FlipSketch: Flipping Static Drawings to Text-Guided Sketch Animations
Hmrishav Bandyopadhyay, Yi-Zhe Song
2024-11-20

Summary
This paper presents FlipSketch, a new system that allows users to create animated sketches easily by just drawing their ideas and describing how they want them to move.
What's the problem?
Creating animations traditionally requires a lot of skill and time, as artists must draw multiple key frames and specify motion paths. Existing automated methods still need significant artistic input, making animation less accessible to casual users who may not have drawing skills.
What's the solution?
FlipSketch simplifies the animation process by letting users draw a sketch and describe its movement. The system uses advanced techniques from text-to-video models to generate smooth animations. It includes features like fine-tuning for sketch-style frames, a reference frame mechanism to keep the original sketch intact, and a dual-attention system that ensures fluid motion while maintaining the visual quality of the sketches. This approach allows for dynamic transformations of sketches, capturing the essence of traditional animation without requiring extensive artistic effort.
Why it matters?
This research is important because it democratizes animation, making it accessible to anyone who can draw a simple sketch. By combining easy-to-use tools with advanced technology, FlipSketch encourages creativity and storytelling through animation, allowing more people to express their ideas visually.
Abstract
Sketch animations offer a powerful medium for visual storytelling, from simple flip-book doodles to professional studio productions. While traditional animation requires teams of skilled artists to draw key frames and in-between frames, existing automation attempts still demand significant artistic effort through precise motion paths or keyframe specification. We present FlipSketch, a system that brings back the magic of flip-book animation -- just draw your idea and describe how you want it to move!

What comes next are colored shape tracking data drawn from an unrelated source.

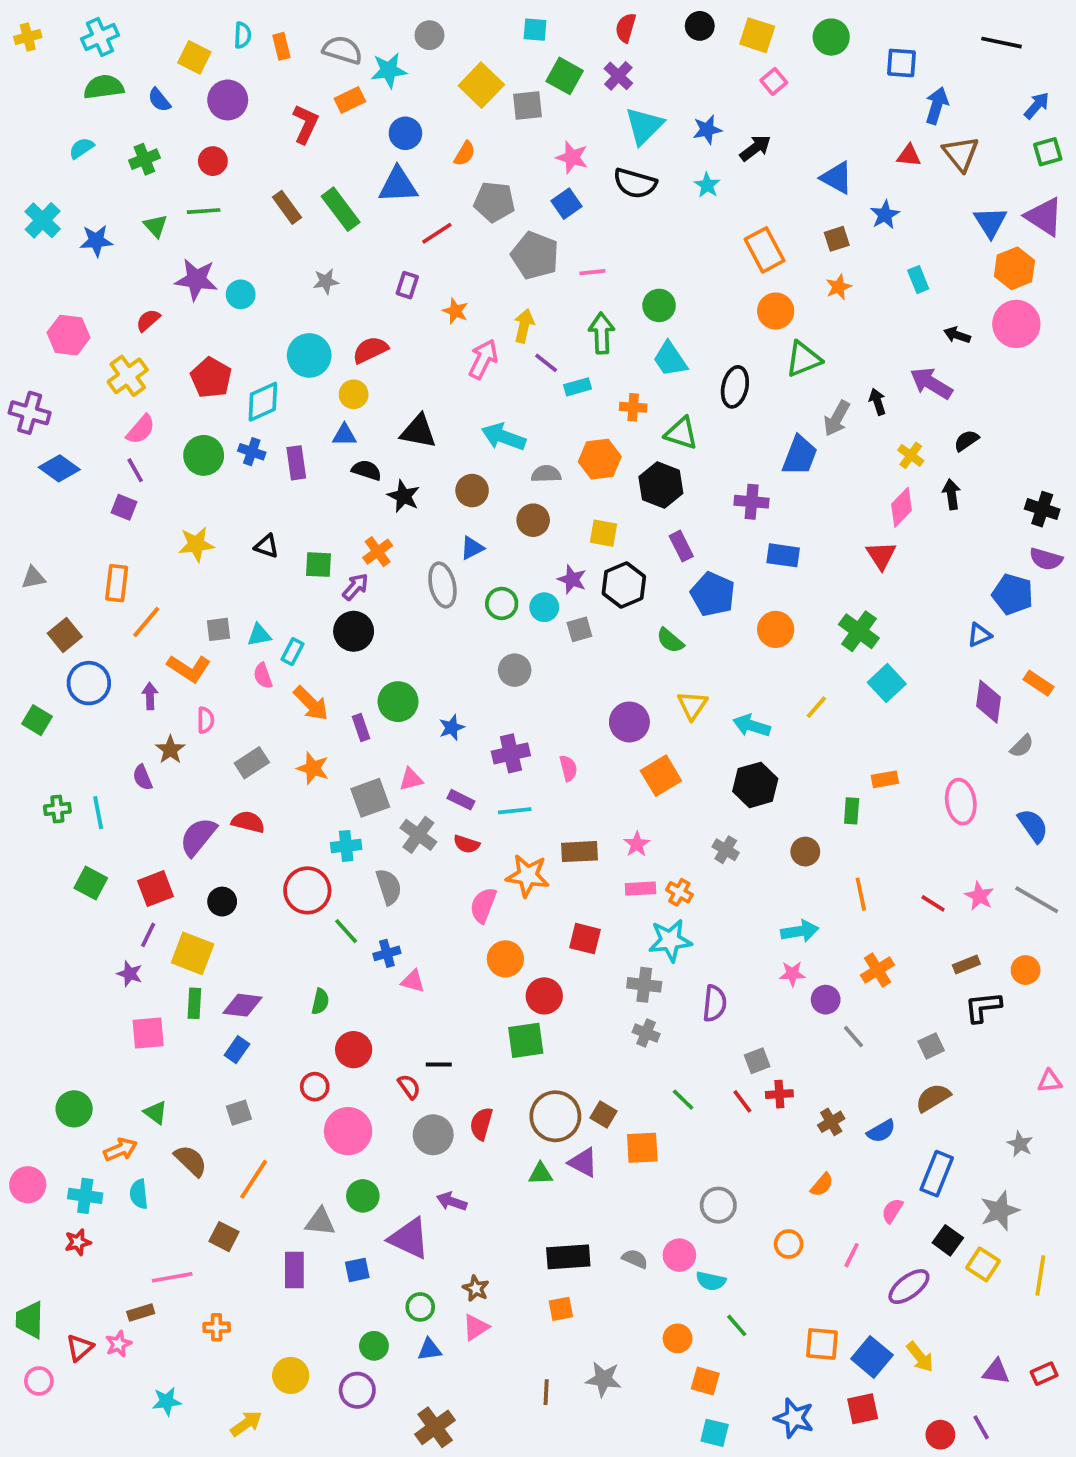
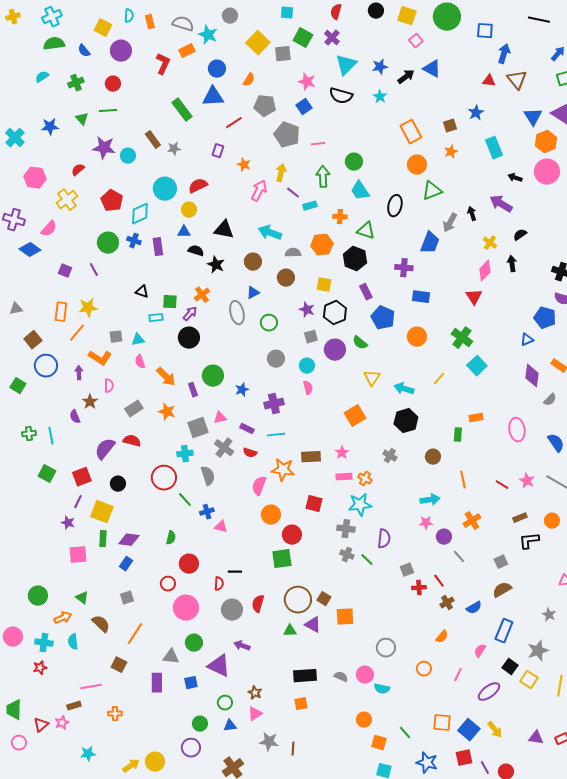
green circle: (831, 37) -> (447, 17), size x1.4
cyan star: (389, 70) -> (208, 35), turned 30
blue triangle: (837, 178) -> (432, 69), moved
brown rectangle: (287, 207) -> (153, 140), moved
cyan cross: (43, 220) -> (15, 138), moved
cyan rectangle: (918, 280) -> (494, 148), size x1.5
pink semicircle: (141, 429) -> (49, 229), moved
purple line: (135, 470) -> (94, 270), moved
yellow star: (196, 544) -> (88, 308), moved
cyan circle: (544, 607) -> (307, 366), moved
cyan rectangle: (292, 652) -> (156, 318), moved, turned 56
purple circle: (629, 722) -> (335, 350), moved
pink semicircle: (568, 768) -> (308, 388), moved
red semicircle: (409, 1087) -> (219, 584), turned 40
green line: (683, 1100) -> (367, 560), moved
red line: (742, 1101) -> (439, 581), moved
green line: (737, 1325) -> (405, 733), moved
yellow circle: (291, 1375) -> (155, 762), moved
gray star: (603, 1379) -> (269, 742), moved
purple line: (981, 1427) -> (485, 768), moved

Our approach harnesses motion priors from text-to-video diffusion models, adapting them to generate sketch animations through three key innovations: (i) fine-tuning for sketch-style frame generation, (ii) a reference frame mechanism that preserves visual integrity of input sketch through noise refinement, and (iii) a dual-attention composition that enables fluid motion without losing visual consistency. Unlike constrained vector animations, our raster frames support dynamic sketch transformations, capturing the expressive freedom of traditional animation. The result is an intuitive system that makes sketch animation as simple as doodling and describing, while maintaining the artistic essence of hand-drawn animation.